*** Opening of Information shown ***
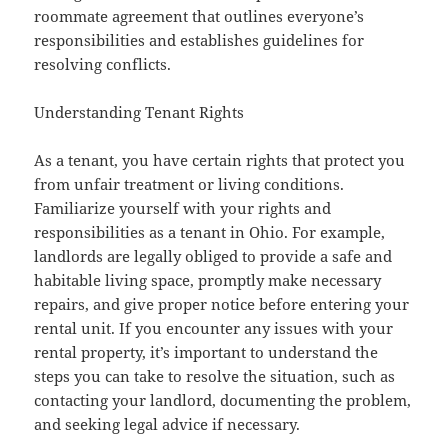
roommate agreement that outlines everyone’s
responsibilities and establishes guidelines for
resolving conflicts.
Understanding Tenant Rights
As a tenant, you have certain rights that protect you
from unfair treatment or living conditions.
Familiarize yourself with your rights and
responsibilities as a tenant in Ohio. For example,
landlords are legally obliged to provide a safe and
habitable living space, promptly make necessary
repairs, and give proper notice before entering your
rental unit. If you encounter any issues with your
rental property, it’s important to understand the
steps you can take to resolve the situation, such as
contacting your landlord, documenting the problem,
and seeking legal advice if necessary.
*** Close of Information shown ***
§ Task to complete: Which lines above include the word "rental"? Return each one.

§ Written response:
rental unit. If you encounter any issues with your
rental property, it’s important to understand the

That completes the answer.